Pour une littérature inclusive

Pour une littérature inclusive

Parcourir l’ensemble du catalogue « Folio » ainsi que j’y ai été invitée, c’est un peu comme se promener dans les réserves d’un grand musée. Il y a tant de trésors, de titres inventifs et inattendus, de couvertures suggestives. Tant de découvertes à faire, de merveilles à s’approprier, d’auteurs à connaître ! Et les autrices ? Elles sont partout, dans toutes les collections et dans tous les genres, autrices françaises, francophones et étrangères, autrices du passé, autrices d’aujourd’hui.
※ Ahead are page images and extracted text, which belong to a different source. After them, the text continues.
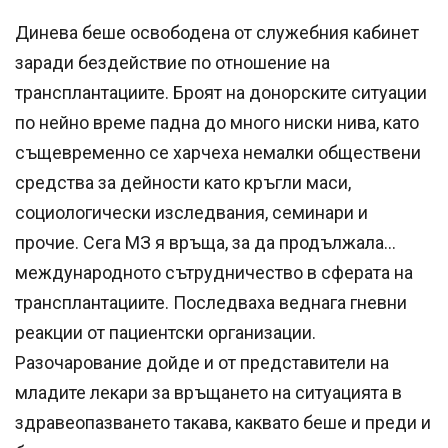
Динева беше освободена от служебния кабинет
заради бездействие по отношение на
трансплантациите. Броят на донорските ситуации
по нейно време падна до много ниски нива, като
същевременно се харчеха немалки обществени
средства за дейности като кръгли маси,
социологически изследвания, семинари и
прочие. Сега МЗ я връща, за да продължала...
международното сътрудничество в сферата на
трансплантациите. Последваха веднага гневни
реакции от пациентски организации.
Разочарование дойде и от представители на
младите лекари за връщането на ситуацията в
здравеопазването такава, каквато беше и преди и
Mais, dira-t-on, ne serait-il pas préférable, afin de les faire mieux voir, de les isoler, de les mettre à part ? Le geste a été tenté entre 2007 et 2011 dans la collection « Folio 2 € » avec la série « Femmes de lettres ». Une vingtaine de titres ont été édités, depuis des extraits des Mémoires de Marguerite de Valois au XVIe siècle jusqu’à une nouvelle d’Elsa Triolet, Les Amants d’Avignon, au XXe, et avec eux des textes de Marie-Catherine d’Aulnoy, Marie-Madeleine de Lafayette, Marie de Sévigné pour le XVIIe siècle, Gabrielle de Villeneuve, Isabelle de Charrière, Marie-Jeanne Riccoboni, Félicité de Genlis, Henriette Campan, Germaine de Staël, Jeanne-Marie Roland et Olympe de Gouges pour le siècle suivant, George Sand, Flora Tristan, Marie d’Agoult, Sophie de Ségur, Isabelle Eberhardt, Renée Vivien au XIXe siècle et Simone de Beauvoir et Annie Ernaux au XXe. C’était une manière de rendre visibles des œuvres de ce « matrimoine » considérable constitué par des autrices de toutes les époques et de tous les styles, en faisant état de la diversité de leurs démarches et de la multiplicité de leurs voix. C’était aussi une façon de les rendre à nouveau disponibles, dans une perspective de redécouverte et de revalorisation.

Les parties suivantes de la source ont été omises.